#### PROBLEM DESCRIPTION
Every record here must be copied exactly, except for the images it holds.

[Collected data]
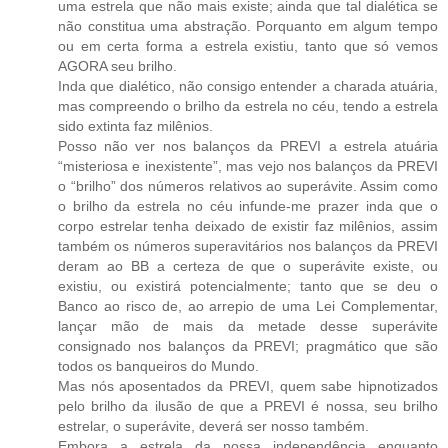
uma estrela que não mais existe; ainda que tal dialética se
não constitua uma abstração. Porquanto em algum tempo
ou em certa forma a estrela existiu, tanto que só vemos
AGORA seu brilho.
Inda que dialético, não consigo entender a charada atuária,
mas compreendo o brilho da estrela no céu, tendo a estrela
sido extinta faz milênios.
Posso não ver nos balanços da PREVI a estrela atuária
“misteriosa e inexistente”, mas vejo nos balanços da PREVI
o “brilho” dos números relativos ao superávite. Assim como
o brilho da estrela no céu infunde-me prazer inda que o
corpo estrelar tenha deixado de existir faz milênios, assim
também os números superavitários nos balanços da PREVI
deram ao BB a certeza de que o superávite existe, ou
existiu, ou existirá potencialmente; tanto que se deu o
Banco ao risco de, ao arrepio de uma Lei Complementar,
lançar mão de mais da metade desse superávite
consignado nos balanços da PREVI; pragmático que são
todos os banqueiros do Mundo.
Mas nós aposentados da PREVI, quem sabe hipnotizados
pelo brilho da ilusão de que a PREVI é nossa, seu brilho
estrelar, o superávite, deverá ser nosso também.
Embora a estrela da nossa independência enquanto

#### REPLY TO THE TASK
uma estrela que não mais existe; ainda que tal dialética se
não constitua uma abstração. Porquanto em algum tempo
ou em certa forma a estrela existiu, tanto que só vemos
AGORA seu brilho.
Inda que dialético, não consigo entender a charada atuária,
mas compreendo o brilho da estrela no céu, tendo a estrela
sido extinta faz milênios.
Posso não ver nos balanços da PREVI a estrela atuária
“misteriosa e inexistente”, mas vejo nos balanços da PREVI
o “brilho” dos números relativos ao superávite. Assim como
o brilho da estrela no céu infunde-me prazer inda que o
corpo estrelar tenha deixado de existir faz milênios, assim
também os números superavitários nos balanços da PREVI
deram ao BB a certeza de que o superávite existe, ou
existiu, ou existirá potencialmente; tanto que se deu o
Banco ao risco de, ao arrepio de uma Lei Complementar,
lançar mão de mais da metade desse superávite
consignado nos balanços da PREVI; pragmático que são
todos os banqueiros do Mundo.
Mas nós aposentados da PREVI, quem sabe hipnotizados
pelo brilho da ilusão de que a PREVI é nossa, seu brilho
estrelar, o superávite, deverá ser nosso também.
Embora a estrela da nossa independência enquanto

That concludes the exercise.